Jenny That country variation ran from tau zero point one zero to zero point one nine, while practice variation ran up to zero point zero eight, so the safest claim was narrow. This is a large experiment, but one gratitude script is not a universal prescription.
Davis That's the thread for me: practice is not portable. Use gratitude as a low-cost mood tool, sure, but if a school, clinic, or app rolls it out across cultures, they should adapt the exercise and measure more than whether people smiled afterward.

Paper 2 Dao Yin practice for student wellbeing: a classroom-based pilot study

Davis That portability warning lands again here, because Dao Yin practice for student wellbeing: a classroom-based pilot study takes a body-based Chinese movement practice and puts it inside an ordinary university course, not a boutique wellness app.
Davis At Taishan University, thirty-eight psychologically vulnerable Chinese undergraduates took sixteen Dao Yin sessions over four months, and Dao Yin here means slow guided movement, breath, and attention used as a body-mind practice.
Davis After the course, students had lower total scores on the SCL-ninety, which is a ninety-item symptom checklist for distress, and they also rated their physical status as better, with symptom effects ranging from small to large.
Jenny But without a control group, how much can we say was Dao Yin itself rather than four months passing, getting attention from an instructor, or being in a supportive class with thirty-seven other students?
Davis That is the key brake on the claim: the authors used paired before-and-after tests, confidence intervals, Cohen's d for effect size, plus focus groups and written narratives, so this shows feasibility and promising signals, not proven efficacy.
Jenny I like the modest version of it: campus mental health doesn't have to mean only clinic referrals, but if a university scales a culturally rooted movement course, it needs a comparison group before calling the practice portable.

Paper 3 Developing empathy and socio-emotional wellbeing in emerging adulthood: a mixed-methods longitudinal study of an empathy training among Chinese male STEM students

Jenny That comparison-group question from Dao Yin is exactly why this next one grabbed me: Developing empathy and socio-emotional wellbeing in emerging adulthood, where Zhang, Chen-Bouck, Qiao, and Peng randomly assigned two hundred forty-five Chinese male STEM college students to either usual conditions or a short empathy training.
Jenny The plain finding is that a three-week empathy program seemed to help these students think more carefully about other people's feelings, feel more satisfied with life, act more prosocially, and report better relationships with parents and friends.

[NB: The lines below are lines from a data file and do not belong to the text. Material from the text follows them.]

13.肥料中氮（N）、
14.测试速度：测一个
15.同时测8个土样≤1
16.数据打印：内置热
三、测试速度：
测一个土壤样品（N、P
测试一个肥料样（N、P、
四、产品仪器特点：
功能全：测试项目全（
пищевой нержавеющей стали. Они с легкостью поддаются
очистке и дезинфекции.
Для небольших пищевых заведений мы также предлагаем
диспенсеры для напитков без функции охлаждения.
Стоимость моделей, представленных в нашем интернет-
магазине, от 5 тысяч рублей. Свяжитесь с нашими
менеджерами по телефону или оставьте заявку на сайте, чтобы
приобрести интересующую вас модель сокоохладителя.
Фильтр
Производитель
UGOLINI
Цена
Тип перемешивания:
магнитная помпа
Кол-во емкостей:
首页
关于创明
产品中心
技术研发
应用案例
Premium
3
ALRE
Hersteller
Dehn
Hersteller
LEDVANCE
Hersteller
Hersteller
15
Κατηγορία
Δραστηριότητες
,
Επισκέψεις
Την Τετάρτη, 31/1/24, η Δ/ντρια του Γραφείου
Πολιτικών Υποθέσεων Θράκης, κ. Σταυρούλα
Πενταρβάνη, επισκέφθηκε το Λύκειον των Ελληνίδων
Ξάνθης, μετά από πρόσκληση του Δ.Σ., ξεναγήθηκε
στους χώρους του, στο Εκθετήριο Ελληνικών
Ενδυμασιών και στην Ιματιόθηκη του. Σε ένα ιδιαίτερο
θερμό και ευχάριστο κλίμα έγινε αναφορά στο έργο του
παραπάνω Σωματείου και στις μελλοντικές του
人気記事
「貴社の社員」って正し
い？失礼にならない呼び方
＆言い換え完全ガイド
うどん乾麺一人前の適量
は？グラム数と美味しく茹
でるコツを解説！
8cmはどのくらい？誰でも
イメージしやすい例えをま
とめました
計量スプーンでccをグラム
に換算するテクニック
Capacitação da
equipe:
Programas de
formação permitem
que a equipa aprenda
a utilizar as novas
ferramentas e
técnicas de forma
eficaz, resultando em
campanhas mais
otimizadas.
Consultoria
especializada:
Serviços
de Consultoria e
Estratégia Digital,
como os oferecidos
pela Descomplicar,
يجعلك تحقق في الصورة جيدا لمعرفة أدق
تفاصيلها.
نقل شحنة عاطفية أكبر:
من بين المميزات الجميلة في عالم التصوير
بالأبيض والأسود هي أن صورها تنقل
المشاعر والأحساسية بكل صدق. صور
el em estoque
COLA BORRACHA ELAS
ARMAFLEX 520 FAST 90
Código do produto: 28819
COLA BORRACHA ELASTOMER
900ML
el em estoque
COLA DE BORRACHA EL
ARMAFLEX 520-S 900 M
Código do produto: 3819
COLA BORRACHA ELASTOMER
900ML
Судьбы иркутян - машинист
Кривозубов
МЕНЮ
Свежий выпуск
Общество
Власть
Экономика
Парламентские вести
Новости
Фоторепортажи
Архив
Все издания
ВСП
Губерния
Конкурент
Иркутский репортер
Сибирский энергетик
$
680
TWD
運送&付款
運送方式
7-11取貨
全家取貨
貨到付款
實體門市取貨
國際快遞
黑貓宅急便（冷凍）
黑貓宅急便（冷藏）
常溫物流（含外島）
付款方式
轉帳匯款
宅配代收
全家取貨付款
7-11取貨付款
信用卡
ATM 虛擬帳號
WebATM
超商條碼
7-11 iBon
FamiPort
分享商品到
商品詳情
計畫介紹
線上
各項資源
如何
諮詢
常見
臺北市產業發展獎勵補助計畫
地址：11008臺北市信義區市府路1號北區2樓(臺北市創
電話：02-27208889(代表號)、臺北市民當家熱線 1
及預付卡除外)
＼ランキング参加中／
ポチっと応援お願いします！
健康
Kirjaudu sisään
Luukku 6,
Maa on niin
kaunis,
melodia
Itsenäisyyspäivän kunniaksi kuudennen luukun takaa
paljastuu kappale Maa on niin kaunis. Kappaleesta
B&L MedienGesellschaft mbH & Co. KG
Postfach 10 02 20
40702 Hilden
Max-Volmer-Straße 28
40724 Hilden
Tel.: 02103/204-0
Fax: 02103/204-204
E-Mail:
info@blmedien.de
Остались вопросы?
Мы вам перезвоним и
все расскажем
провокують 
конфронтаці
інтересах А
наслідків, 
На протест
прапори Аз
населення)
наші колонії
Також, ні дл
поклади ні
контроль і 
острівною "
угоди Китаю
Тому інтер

The training was twenty-one days, with two in-person group sessions, ten journal entries, and three exercises, so this wasn't just a one-off lecture about being nicer.
Davis What would change if the same training were tested with women, non-STEM students, or students outside China, because male engineering-type cohorts can have their own social rules around emotion and friendship?
Jenny That's the brake I’d keep on it, even though the design is much stronger than the last paper: they measured students before training, right after, three months later, and six months later, and they also interviewed twenty-three students who finished the full program. The quantitative models tracked change over time, and the interviews gave the why underneath the numbers, but the population is still narrow: Chinese male STEM students around age eighteen.
Davis So the useful version is not, empathy training works everywhere. It's Practice Is Not Portable again: this specific mix of group sessions, journaling, exercises, and follow-up looks promising for one student group, and a campus could copy the measurement discipline before copying the intervention wholesale.